Слова слетели с губ Ирвелин прежде, чем она успела их обдумать. Ей вдруг нестерпимо захотелось скинуть с Нильса это отвратное самодовольство.

– Вы, Ирвелин, считаете это преступлением? – только и ответил он, склонив голову набок. Он будто и не удивился столь серьезному обвинению.

– Да, считаю, – заявила Ирвелин.

– Неужели? Вы и своего отца считаете преступником?
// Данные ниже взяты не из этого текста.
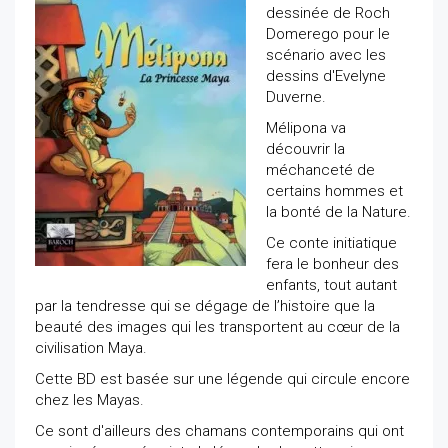
dessinée de Roch
Domerego pour le
scénario avec les
dessins d'Evelyne
Duverne.
Mélipona va
découvrir la
méchanceté de
certains hommes et
la bonté de la Nature.
Ce conte initiatique
fera le bonheur des
enfants, tout autant
par la tendresse qui se dégage de l’histoire que la
beauté des images qui les transportent au cœur de la
civilisation Maya.
Cette BD est basée sur une légende qui circule encore
chez les Mayas.
Ce sont d'ailleurs des chamans contemporains qui ont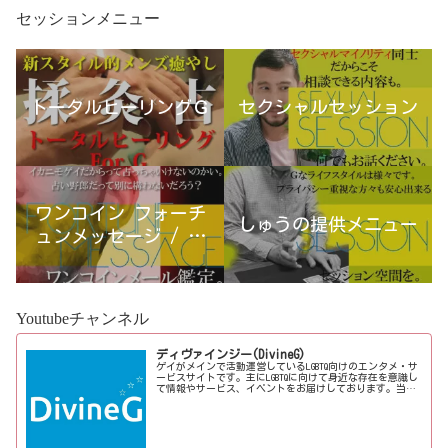
セッションメニュー
トータルヒーリングＧ
セクシャルセッション
ワンコイン フォーチ
しゅうの提供メニュー
ュンメッセージ / 古
宮優雨
Youtubeチャンネル
ディヴァインジー(DivineG)
ゲイがメインで活動運営しているLGBTQ向けのエンタメ・サ
ービスサイトです。主にLGBTQに向けて身近な存在を意識し
て情報やサービス、イベントをお届けしております。当事
者コラムも公開♪ゲイ向けイベントの企画、LGBTQ当事者コ
ラム寄稿など募...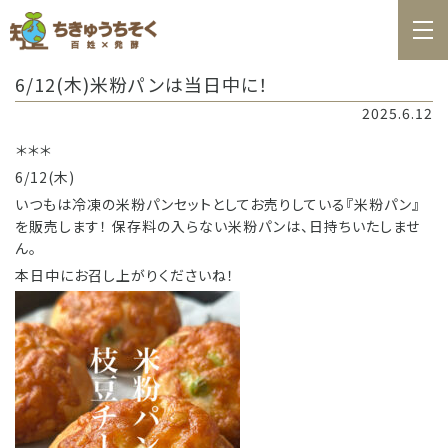
ホーム
6/12(木)米粉パンは当日中に！
百姓日記
2025.6.12
レシピ
＊＊＊
6/12(木)
お知らせ
いつもは冷凍の米粉パンセットとしてお売りしている『米粉パン』
お問合せ
を販売します！ 保存料の入らない米粉パンは、日持ちいたしませ
ん。
料理教室カレンダー
本日中にお召し上がりくださいね！
商品の購入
– Мой отец хотел заполучить Белый аурум из мирных побуждений.

– Ну да, ну да.

От возмущения в жилах Ирвелин закипела кровь. Она твердым шагом прошла в середину гостиной – в свою гостиную, в свой дом, куда этот взломщик посмел пройти без ее ведома, – и ровным голосом произнесла:

– Вы украли Белый аурум и оставили его в квартире Миры. Для чего вам понадобилось подставлять Миру – не имею понятия, но вы ее, без сомнения, подставили. Однако план ваш оказался с прорехой. По счастливой случайности желтые плащи первыми приехали на Робеспьеровскую, и причиной тому была отнюдь не Мира. Вы не учли, что в Граффеорию вернулась дочь того самого Емельяна Баулин, и она тоже, как и Мира, живет в доме номер 15/2; она тоже была на приеме в Мартовском дворце, и именно к ней пришли желтые плащи в тот день с обыском. Ничего у нее не обнаружив, они ушли. Впоследствии Мира сама обратилась в королевскую полицию и сообщила о найденном у себя Белом ауруме. Но несмотря на это, все подозрения все равно остались на мне – ведь именно меня в то утро встретил детектив, когда мы обнаружили у Миры в квартире Белый аурум. Выходит, подставили вы меня, а не Миру; уверена, в участке о Мире вспоминают редко. Да и зачем о ней вспоминать, когда среди подозреваемых числится фамилия Баулин? Какие здесь могут быть сомнения, когда родной отец подозреваемой десятилетие назад уже грабил дворец? – Выдохнув, Ирвелин гордо посмотрела на Нильса. – Сама того не ведая, я нарушила ваши планы. И чрезвычайно этому рада.

До сих пор Нильс размеренно шагал вдоль окон, но после откровенной речи Ирвелин он, с беспокойством посмотрев в сторону старого пианино, остановился.

– Некоторые из наших планов вы действительно нарушили, Ирвелин. Но не стоит тешить себя надеждами. Бразды правления в этой игре все еще у нас.

– Ах да, «Девять пилигримов». Ведь от их лица вы говорите сейчас, не так ли?

Почесав затылок, Нильс рассмеялся, однако смех его был скорее лихорадочным.

– Знаете, Ирвелин, вы истинная дочь своего отца.

Эта фраза польстила бы Ирвелин, если бы не насмешливый тон, которым графф произнес ее.

– Что вы имеете в виду? – спросила она холодно.

– Пять минут назад вы обвинили меня в краже Белого аурума. Отрицать я этого не буду, как и подтверждать – знаете ли, не в моих правилах оправдываться. Представим, что мне таки это удалось. А потом вспомним, что с момента основания Граффеории кража Белого аурума считалась невозможной. Год за годом белый камень являлся неприкасаемым. И только несколько лет назад кое-кто из граффов смог обойти оборону камня. О, да они осквернили саму суть дара отражателей! Могу себе представить, как взбешен был наш король. Зачинщиков поймали и наказали самым жестоким для граффа образом – навсегда выгнали из королевства. Только наши благочестивые чиновники допустили просчет. От граффов-воров Граффеорию они избавили, а вот от тайны, с помощью которой эти граффы смогли присвоить великий камень, – нет. А неукротимые тайны, Ирвелин, имеют свойство всплывать наружу. – Он снова посмотрел на пианино, на абажур рядом с ним и размеренно продолжил: – И вот, через тринадцать лет все повторяется. Случайность? Или новые грабители воспользовались все той же тайной? Если так, то кто же посмел этой тайной с ними поделиться?